Ready or Not, 2019 Brings More Changes
by Jennifer Bassett, QKA, CIP, CISP
When the Tax Cuts and Jobs Act of 2017 (TJCA) and the Bipartisan Budget Act of 2018 (BBA-18) were enacted nearly a year ago, January 1, 2019, may have seemed a long ways off. But that date is quickly approaching and many might still be caught off guard by the upcoming tax reform changes created by these two substantial pieces of legislation.
While many of the provisions affecting IRAs and employer-sponsored retirement plans became effective in 2017 and 2018, a few will take effect on January 1, 2019 (for a complete list, see President to Sign Tax Reform and Budget Bill Broadens Disaster Relief, Rewrites Hardship Rules, and More). If your organization hasn’t done so already, it should start preparing for these upcoming changes by reviewing the 2019 provisions and determining if they will affect your organization’s procedures, forms, documents, and marketing materials.
TJCA Provisions Effective in 2019
Effective for any divorce or separation instrument executed or modified after December 31, 2018, taxable alimony payments will no longer be deductible or considered eligible compensation for IRA contribution purposes.
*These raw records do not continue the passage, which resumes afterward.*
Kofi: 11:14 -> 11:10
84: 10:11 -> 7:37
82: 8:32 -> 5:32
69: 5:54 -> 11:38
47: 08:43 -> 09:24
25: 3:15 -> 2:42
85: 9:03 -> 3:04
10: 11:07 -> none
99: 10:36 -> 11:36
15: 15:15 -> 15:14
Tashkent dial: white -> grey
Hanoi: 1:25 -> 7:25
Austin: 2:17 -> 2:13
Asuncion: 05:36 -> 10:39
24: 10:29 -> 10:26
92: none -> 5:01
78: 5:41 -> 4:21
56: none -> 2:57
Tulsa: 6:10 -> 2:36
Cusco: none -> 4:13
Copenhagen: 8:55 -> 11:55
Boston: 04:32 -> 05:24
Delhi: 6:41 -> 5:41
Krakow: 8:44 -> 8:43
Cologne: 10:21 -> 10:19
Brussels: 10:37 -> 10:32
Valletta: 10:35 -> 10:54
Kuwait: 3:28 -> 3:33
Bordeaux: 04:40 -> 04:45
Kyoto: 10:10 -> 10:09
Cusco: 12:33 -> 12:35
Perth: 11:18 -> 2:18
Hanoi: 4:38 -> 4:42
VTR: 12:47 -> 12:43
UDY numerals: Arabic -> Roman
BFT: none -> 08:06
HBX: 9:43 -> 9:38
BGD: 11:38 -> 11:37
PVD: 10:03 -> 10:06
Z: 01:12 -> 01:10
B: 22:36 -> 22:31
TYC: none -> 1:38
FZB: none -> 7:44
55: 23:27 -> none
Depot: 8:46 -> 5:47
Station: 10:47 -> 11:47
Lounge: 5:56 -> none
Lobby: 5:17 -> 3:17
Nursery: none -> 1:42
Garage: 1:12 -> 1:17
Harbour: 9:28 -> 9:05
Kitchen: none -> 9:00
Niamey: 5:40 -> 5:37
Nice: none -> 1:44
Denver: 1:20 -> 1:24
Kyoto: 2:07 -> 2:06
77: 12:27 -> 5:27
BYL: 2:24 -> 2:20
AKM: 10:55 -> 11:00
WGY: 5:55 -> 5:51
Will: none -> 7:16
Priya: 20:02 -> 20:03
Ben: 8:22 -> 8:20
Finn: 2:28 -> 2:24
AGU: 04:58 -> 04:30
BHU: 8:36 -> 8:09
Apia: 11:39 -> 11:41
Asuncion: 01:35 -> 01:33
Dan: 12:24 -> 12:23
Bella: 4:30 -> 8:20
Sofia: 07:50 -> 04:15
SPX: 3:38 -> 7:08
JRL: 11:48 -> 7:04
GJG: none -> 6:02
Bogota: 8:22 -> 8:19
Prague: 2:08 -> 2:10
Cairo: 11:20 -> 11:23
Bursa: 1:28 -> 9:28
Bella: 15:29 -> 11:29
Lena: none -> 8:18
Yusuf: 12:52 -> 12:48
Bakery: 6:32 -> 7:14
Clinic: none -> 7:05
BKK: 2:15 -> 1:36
Effect on Clients – Clients who make alimony payments to a spouse or former spouse based on divorce or separation instruments executed or modified in 2019 or later may no longer deduct these payments from their taxable income. IRA clients may also have less, or possibly no eligible compensation on which to make IRA contributions with. For example, a 45-year-old client who does not work but receives $40,000 in taxable alimony payments in 2018 may be eligible to make a 2018 $5,500 Traditional IRA contribution. If the same facts apply in 2019, the client will not be able to treat taxable alimony as eligible compensation and will be ineligible to make an IRA contribution.
Possible Action Items – Financial organizations should review their internal training materials and external marketing materials. They should also review their IRA disclosure statements to ensure compliance with the new provision.
Medical Expense Penalty Tax Exception
For 2017 and 2018, a distribution made to pay for unreimbursed medical expenses exceeding 7.5 percent of adjusted gross income (AGI) is not subject to the 10 percent early distribution penalty tax. Beginning January 1, 2019, this threshold will increase from 7.5 percent to 10 percent of AGI.
Effect on Clients – Clients should seek competent tax advice to ensure their eligible medical expenses meet or exceed the higher AGI threshold required for the penalty tax exception.
Possible Action Items – Financial organizations should review their IRA plan agreements and disclosures, and their qualified plan documents and transaction forms (e.g., the 402(f) notice) for possible changes. Financial organizations may also need to update their internal training materials and external marketing materials.
BBA-18 Provisions Effective in 2019
Relaxed Hardship Distribution Rules
Effective for 2019 and later plan years, BBA-18 modifies the following hardship distribution restrictions.
Plan participants will not be required to suspend deferrals for six months after receiving a hardship distribution.
Plan participants may receive hardship distributions of qualified nonelective contributions, qualified matching contributions, and their earnings. Earnings on elective deferrals will also be eligible for hardship distribution.
Plan participants will not be required to take a plan loan before receiving a safe harbor hardship distribution.
Effect on Clients – Plan participants generally must have a distribution triggering event (e.g., age 59½, separation from service) before they can receive a distribution of their plan assets. Options are even more limited for distributions of employee deferrals. These new, less restrictive hardship provisions will make it easier for participants to access their plan assets during a financial crisis.
Possible Action Items – Financial organizations acting as plan sponsors should consider how these changes could affect their plan documents and whether an amendment is necessary. Financial organizations should also review their transaction forms (e.g., the 402(f) notice) for possible changes. Financial organizations may need to update their internal training materials and external marketing materials.
Simplified Tax Form for Seniors
Beginning with 2019 tax year filings, individuals age 65 and older may use a new simplified income tax form (Form 1040SR).
Effect on Clients – In the past, individuals had to report certain types of income (including IRA and employer plan distributions) on the more complex Form 1040, U.S. Income Tax Return, or Form 1040A, U.S. Income Tax Return. Individuals age 65 and older may now use the simpler Form 1040SR to report income such as capital gains and losses, interest or dividends, distributions from most retirement plan arrangements, and Social Security benefits.
Possible Action Items – Financial organizations may want to update their internal training materials so associates can provide a basic, high-level response to client inquiries.